All components and datastores in our infrastructure are monitored using Instana. Here is a screenshot of the current Cassandra cluster disk size:
How to decommission a Cassandra node
First we check the cluster health in the Cassandra cluster dashboard.
When the cluster is healthy, we decommission the first node. Be careful not to decommission your seed nodes, that you have configured in the cassandra.yml
# login to cassandra node and start decommissioning task > nodetool decommission &
Instana will immediately detect state changes in the Events view.

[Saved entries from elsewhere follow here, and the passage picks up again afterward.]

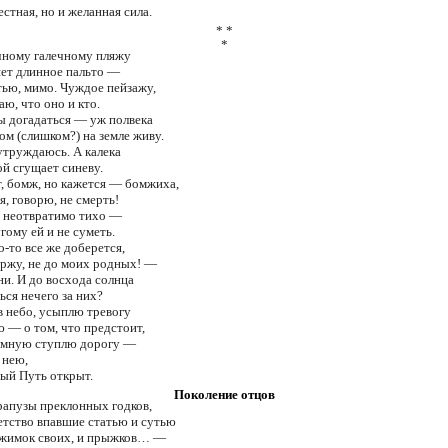
естная, но и желанная сила.
* *
*
чному галечному пляжу
яет длинное пальто —
тью, мимо. Чуждое пейзажу,
наю, что оно и кто.
ы догадаться — уж полвека
ом (слишком?) на земле живу.
утруждаюсь. А калека
ой сгущает синеву.
, бомж, но кажется — бомжиха,
я, говорю, не смерть!
т неотвратимо тихо —
гому ей и не суметь.
о-то все же доберется,
ержу, не до моих родных! —
ни. И до восхода солнца
ься нечего за них?
в небо, усыплю тревогу
 — о том, что предстоит,
темную ступлю дорогу —
а нею,
ый Путь открыт.
Поколение отцов
рапузы преклонных годков,
етство впавшие статью и сутью
ужимок своих, и прыжков… —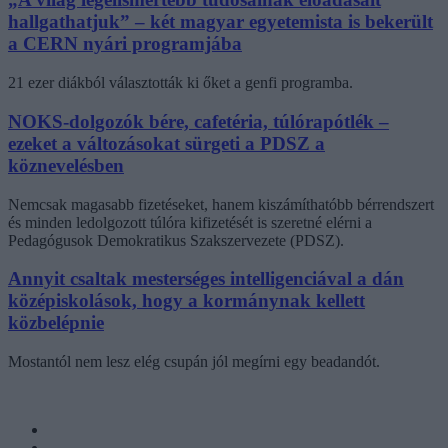
hallgathatjuk” – két magyar egyetemista is bekerült
a CERN nyári programjába
21 ezer diákból választották ki őket a genfi programba.
NOKS-dolgozók bére, cafetéria, túlórapótlék –
ezeket a változásokat sürgeti a PDSZ a
köznevelésben
Nemcsak magasabb fizetéseket, hanem kiszámíthatóbb bérrendszert
és minden ledolgozott túlóra kifizetését is szeretné elérni a
Pedagógusok Demokratikus Szakszervezete (PDSZ).
Annyit csaltak mesterséges intelligenciával a dán
középiskolások, hogy a kormánynak kellett
közbelépnie
Mostantól nem lesz elég csupán jól megírni egy beadandót.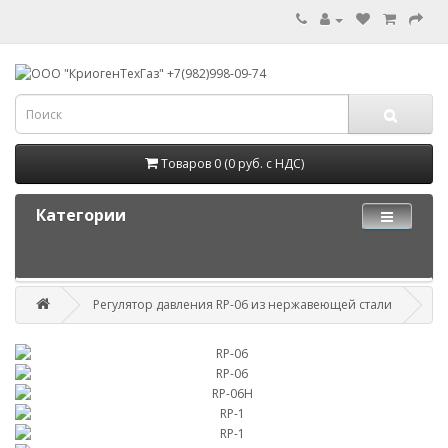
Товаров 0 (0 руб. с НДС)
Категории
Регулятор давления RP-06 из нержавеющей стали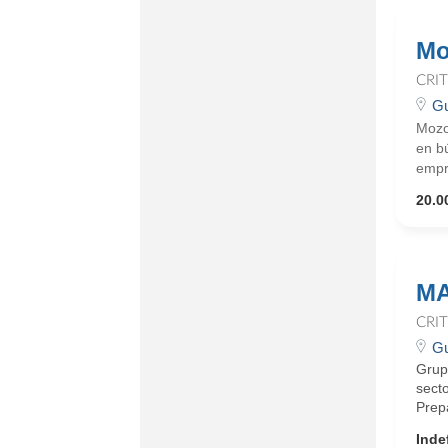
Mo
CRI
Gu
Mozo
en bú
empr
20.0
MA
CRI
Gu
Grup
secto
Prepa
Inde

In the following case you will see that the node is leaving the cluster.
The Events view is very useful for filtering for change events, i.e. by using “DECOMMISSIONED” we can see when nodes left the Cassandra cluster. Here is a screenshot of how this looks for one of our regions. The screenshot shows all change events when nodes left the cluster during a 2 week period.

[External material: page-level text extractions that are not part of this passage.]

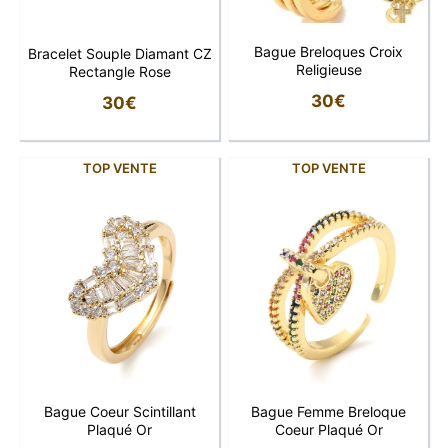
Bague Breloques Croix
Bracelet Souple Diamant CZ
Religieuse
Rectangle Rose
30
€
30
€
TOP VENTE
TOP VENTE
Bague Coeur Scintillant
Bague Femme Breloque
Plaqué Or
Coeur Plaqué Or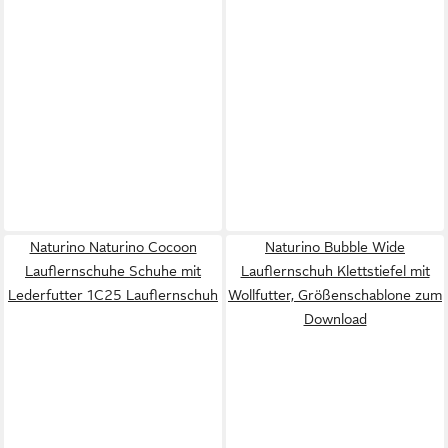
Naturino Naturino Cocoon
Naturino Bubble Wide
Lauflernschuhe Schuhe mit
Lauflernschuh Klettstiefel mit
Lederfutter 1C25 Lauflernschuh
Wollfutter, Größenschablone zum
Download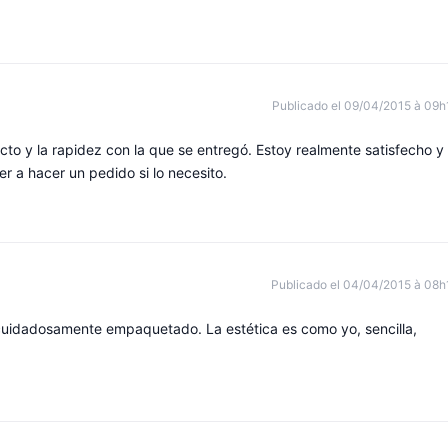
Publicado el 09/04/2015 à 09h
cto y la rapidez con la que se entregó. Estoy realmente satisfecho y
 a hacer un pedido si lo necesito.
Publicado el 04/04/2015 à 08h
cuidadosamente empaquetado. La estética es como yo, sencilla,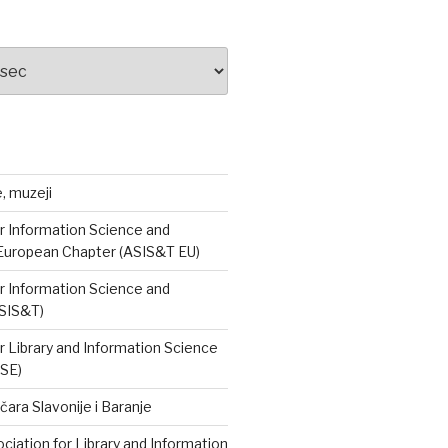
e, muzeji
r Information Science and
European Chapter (ASIS&T EU)
r Information Science and
SIS&T)
r Library and Information Science
ISE)
čara Slavonije i Baranje
iation for Library and Information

Using nodetool status you can verify the current state of leaving node.
> nodetool status Datacenter: datacenter1 ======================= Status=Up/Down |/ State=Normal/Leaving/Joining/Moving -- Address Load Tokens Owns (effective) Host ID Rack [...] UN 10.255.185.88 2.77 TiB 256 6.4% 58e5ceab-fee4-401b-a2db-6d900c18694e rack1 UL 10.255.154.83 2.92 TiB 256 6.8% 5f83764a-09dc-4bb2-92cf-c815adce2906 rack1 UN 10.255.170.209 2.89 TiB 256 6.8% 97139797-20e1-4322-a0a4-c7b2a3562b23 rack1 [...]
Once a node has left the cluster, it will no longer appear in this list. You can find the following message in the Cassandra logs once the node left the cluster.
INFO ... 2020-02-22 22:18:52,632 StorageService.java:4094 - Announcing that I have left the ring for 30000ms
To check progress you can use nodetool netstats -H. This can help to verify that the leaving process did not get stuck along the way.
> nodetool netstats -H | grep -v 100% Mode: LEAVING Unbootstrap db3f84d0-4a9f-11ea-9a05-77939f28ad95 /10.255.179.78 Sending 2852 files, 70.37 GiB total. Already sent 2444 files, 45.3 GiB total /mnt/data/cassandra/data/<keyspace>/<table>-d38c23809c7a11e89218356b8d10d187/md-93739-big-Data.db 2515599/18301568 bytes(13%) sent to idx:0/10.255.179.78 /10.255.185.33 Sending 2915 files, 79.49 GiB total. Already sent 2308 files, 36.43 GiB total ...
Create Alert for change event
With our current setup it takes about 24h to 36h for a Cassandra node to leave the cluster before we can terminate the instance. In order to be notified right away once the node has left the cluster we added an alert that is sending us a message to OpsGenie and notifies us via Slack. This allows us to act right away and save money.
- Specify the name for the Alert so you can easily find it again
- Select Event “Alert on Event Type(s)” and enable “Changes”
- Use a “Dynamic Focus Query” to find all events that contain “DECOMMISSIONED”
- Specify the “Alert Channel” that you want to use. We use OpsGenie and Slack for being notified
Instana’s automatic discovery and monitoring of Cassandra nodes and clusters, as well as alerting on change events, makes our daily works as an SRE a lot easier. We do not have to check the logs for certain messages and can rely on the Instana alerting mechanism to automate as much as possible of our daily workload.